Después de despedirse, volvió a vagar por los bares y tabernas más frecuentados por la marinería inglesa tratando de escuchar algo que le fuera útil. Recorrió dos tugurios sin obtener nada que le hiciera ver la luz. Comenzaba a impacientarse. El tiempo se le escapaba de las manos y el destructor inglés no tardaría en zarpar. Decidió darse otra oportunidad. Entró en otro bar que había desestimado anteriormente al encontrarlo semivacio; en esta ocasión, algo más avanzada la noche, había bastante jaleo. Se situó en la barra cercano a un grupo de marineros ingleses. Pidió un vino y miró ansiosamente el reloj que parecía correr. Suspiró temiéndose lo peor y, en ese instante, su trabajo dio el fruto apetecido porque oyó, en medio del barullo general, a varios de ellos comentar, sin ningún género de dudas, que el destructor se haría a la mar al día siguiente, a las diez de la noche. Así pues, la cuenta atrás se había iniciado.
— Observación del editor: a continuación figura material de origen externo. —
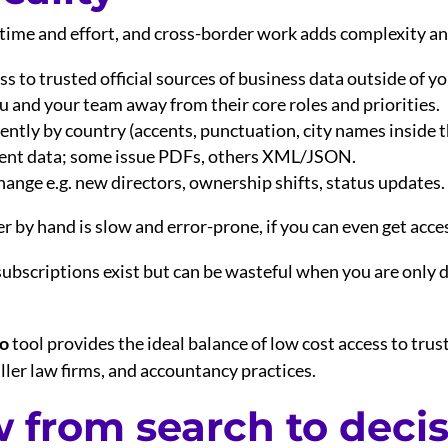
 time and effort, and cross-border work adds complexity an
s to trusted official sources of business data outside of yo
 and your team away from their core roles and priorities.
ntly by country (accents, punctuation, city names inside t
erent data; some issue PDFs, others XML/JSON.
nge e.g. new directors, ownership shifts, status updates.
er by hand is slow and error-prone, if you can even get acce
subscriptions exist but can be wasteful when you are only 
go
tool provides the ideal balance of low cost access to trus
ler law firms, and accountancy practices.
w from search to deci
Antes de retirarse a dormir, pasó ante la casa de María, echando por debajo de la puerta una nota, cuyo texto era el siguiente:

Mary:

Mañana es el día. Te espero a las seis de la tarde en el sitio convenido. No olvides dejar una nota a la tía Margarita.

Hasta entonces.

P.

Al mediodía siguiente fue a hablar con Soto, al cual puso al corriente de sus planes y pidió le comunicase cualquier información de última hora que pudiera ser de utilidad para la causa nacional.

Soto le dio algunos informes de relativa importancia, que Vázquez hubo de retener en la memoria pues, dado el medio de fuga que había elegido, no le iba a ser posible llevar nada de esa índole por escrito.

Ambos hombres se despidieron con un fuerte apretón de manos, al tiempo que cada uno de ellos se preguntaba interiormente si se volvería a encontrar con el otro en este mundo.